Autoroute A6 entre Nuremberg et Heilbronn, en Allemagne, en janvier 2025.

« Ils m’ont trompé sur tout : le salaire, le véhicule, le logement. On nous avait promis 90 euros par jour, et pour un mois je n’ai reçu que 300 euros d’avance. » Au début de l’été, Sergi Magaladze, un chauffeur routier géorgien, a répondu à l’annonce d’emploi de la société polonaise Weber Transports. Après avoir commencé à travailler le 16 août, il a sillonné les routes d’Europe pendant un mois sans le moindre jour de repos, dormant dans son camion, un « Mercedes qu’[il] devai[t] amener au garage toutes les semaines pour réparation alors qu’on [lui] avait promis un camion neuf ».
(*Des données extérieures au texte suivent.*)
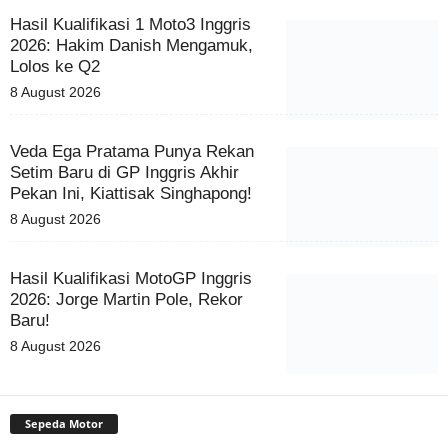
Hasil Kualifikasi 1 Moto3 Inggris
2026: Hakim Danish Mengamuk,
Lolos ke Q2
8 August 2026
Veda Ega Pratama Punya Rekan
Setim Baru di GP Inggris Akhir
Pekan Ini, Kiattisak Singhapong!
8 August 2026
Hasil Kualifikasi MotoGP Inggris
2026: Jorge Martin Pole, Rekor
Baru!
8 August 2026
Sepeda Motor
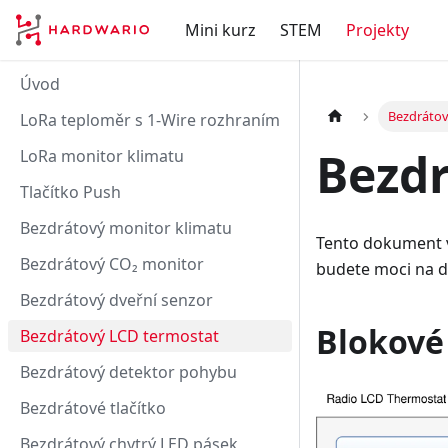
Mini kurz
STEM
Projekty
Úvod
Bezdrátov
LoRa teploměr s 1-Wire rozhraním
Bezdr
LoRa monitor klimatu
Tlačítko Push
Bezdrátový monitor klimatu
Tento dokument 
Bezdrátový CO₂ monitor
budete moci na dá
Bezdrátový dveřní senzor
Blokové
Bezdrátový LCD termostat
Bezdrátový detektor pohybu
Bezdrátové tlačítko
Bezdrátový chytrý LED pásek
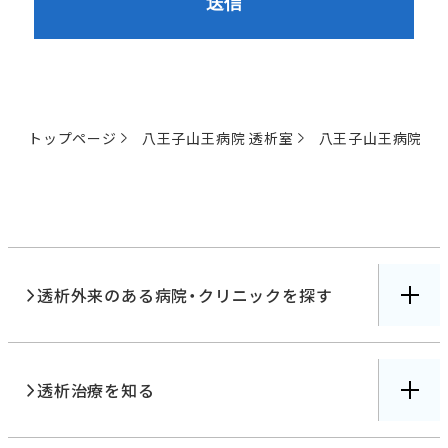
トップページ
八王子山王病院 透析室
八王子山王病院 地
透析外来のある病院・クリニックを探す
透析治療を知る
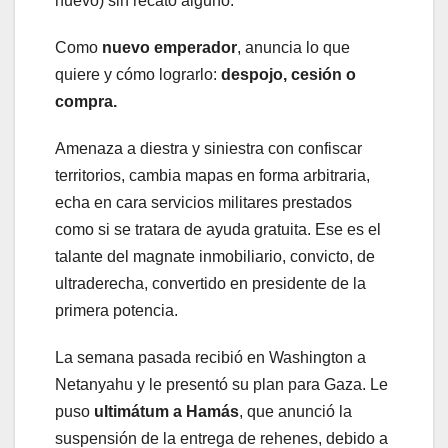
nuevo) sin recato alguno.
Como
nuevo emperador
, anuncia lo que
quiere y cómo lograrlo:
despojo, cesión o
compra.
Amenaza a diestra y siniestra con confiscar
territorios, cambia mapas en forma arbitraria,
echa en cara servicios militares prestados
como si se tratara de ayuda gratuita. Ese es el
talante del magnate inmobiliario, convicto, de
ultraderecha, convertido en presidente de la
primera potencia.
La semana pasada recibió en Washington a
Netanyahu y le presentó su plan para Gaza. Le
puso
ultimátum a Hamás
, que anunció la
suspensión de la entrega de rehenes, debido a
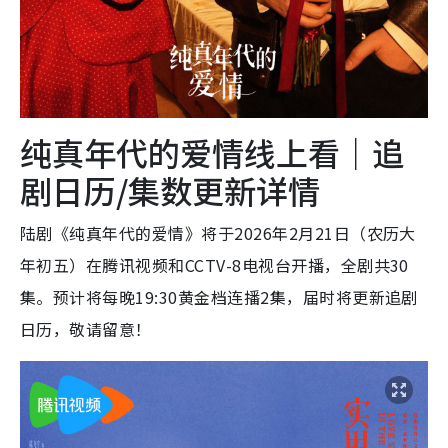
纯真年代的爱情线上看｜追
剧日历/集数更新详情
陆剧《纯真年代的爱情》将于2026年2月21日（农历大
年初五）在腾讯视频和CCTV-8电视台开播，全剧共30
集。预计将每晚19:30黄金档连播2集，届时将更新追剧
日历，敬请留意！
Le 16 septembre, comme deux autres chauffeurs géorgiens ailleurs en France, il stoppe son camion sur une aire d’autoroute près de Nancy, pour protester contre ses conditions de travail et son salaire impayé. Les trois sont licenciés sur-le-champ. Alertés par l’entreprise, les policiers de la Compagnie républicaine de sécurité autoroutière de Champigneulles (Meurthe-et-Moselle) font descendre Sergi Magaladze de son camion, et il est placé en garde à vue, suspecté d’avoir volé le véhicule. Les policiers ayant constaté que ce n’était pas le cas, il est relâché, mais à son retour sur l’aire d’autoroute, son camion a disparu.